Re: [PATCH v2 01/10] PCI/P2PDMA: Support peer to peer memory
From: Bjorn Helgaas
Date: Thu Mar 01 2018 - 18:00:44 EST
On Thu, Mar 01, 2018 at 11:55:51AM -0700, Logan Gunthorpe wrote:
> Hi Bjorn,
>
> Thanks for the review. I'll correct all the nits for the next version.
>
> On 01/03/18 10:37 AM, Bjorn Helgaas wrote:
> > On Wed, Feb 28, 2018 at 04:39:57PM -0700, Logan Gunthorpe wrote:
> > > Some PCI devices may have memory mapped in a BAR space that's
> > > intended for use in Peer-to-Peer transactions. In order to enable
> > > such transactions the memory must be registered with ZONE_DEVICE pages
> > > so it can be used by DMA interfaces in existing drivers.
>
> > Is there anything about this memory that makes it specifically
> > intended for peer-to-peer transactions? I assume the device can't
> > really tell whether a transaction is from a CPU or a peer.
>
> No there's nothing special about the memory and it can still be accessed by
> the CPU. This is just the intended purpose. You could use this PCI memory as
> regular DMA buffers or regular memory but I'm not sure why you would. It
> would probably be pretty bad performance-wise.
>
>
> > BTW, maybe there could be some kind of guide for device driver writers
> > in Documentation/PCI/?
> Makes sense we can look at writing something for the next iteration.
>
> > I think it would be clearer and sufficient to simply say that we have
> > no way to know whether peer-to-peer routing between PCIe Root Ports is
> > supported (PCIe r4.0, sec 1.3.1).
>
> Fair enough.
>
> > The fact that you use the PCIe term "switch" suggests that a PCIe
> > Switch is required, but isn't it sufficient for the peers to be below
> > the same "PCI bridge", which would include PCIe Root Ports, PCIe
> > Switch Downstream Ports, and conventional PCI bridges?
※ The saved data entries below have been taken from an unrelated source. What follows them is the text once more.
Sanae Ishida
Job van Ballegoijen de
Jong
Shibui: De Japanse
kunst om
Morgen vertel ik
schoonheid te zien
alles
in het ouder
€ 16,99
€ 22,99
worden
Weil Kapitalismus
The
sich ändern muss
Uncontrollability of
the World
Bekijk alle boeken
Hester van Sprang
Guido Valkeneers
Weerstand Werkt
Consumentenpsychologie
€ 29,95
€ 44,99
> > The comments at get_upstream_bridge_port() suggest that this isn't
> > enough, and the peers actually do have to be below the same PCIe
> > Switch, but I don't know why.
>
> I do mean Switch as we do need to keep the traffic off the root complex.
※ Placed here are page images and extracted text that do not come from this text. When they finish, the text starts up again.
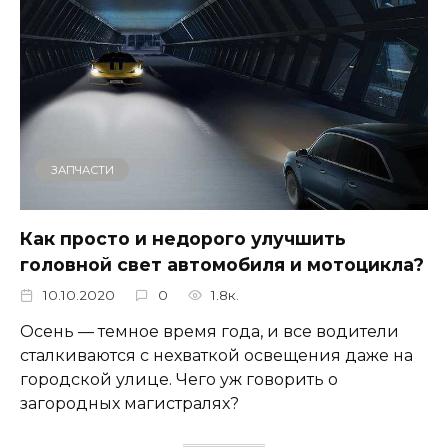
ЗАПЧАСТИ
Как просто и недорого улучшить
головной свет автомобиля и мотоцикла?
10.10.2020
0
1.8к.
Осень — темное время года, и все водители
сталкиваются с нехваткой освещения даже на
городской улице. Чего уж говорить о
загородных магистралях?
> Seeing, as stated above, we don't know if it actually support it. (While we
> can be certain any PCI switch does). So we specifically want to exclude PCIe
> Root ports and I'm not sure about the support of PCI bridges but I can't
> imagine anyone wanting to do P2P around them so I'd rather be safe than
> sorry and exclude them.
I don't think this is correct. A Root Port defines a hierarchy domain
(I'm looking at PCIe r4.0, sec 1.3.1). The capability to route
peer-to-peer transactions *between* hierarchy domains is optional. I
think this means a Root Complex is not required to route transactions
from one Root Port to another Root Port.
This doesn't say anything about routing between two different devices
below a Root Port. Those would be in the same hierarchy domain and
should follow the conventional PCI routing rules. Of course, since a
Root Port has one link that leads to one device, they would probably
be different functions of a single multi-function device, so I don't
know how practical it would be to test this.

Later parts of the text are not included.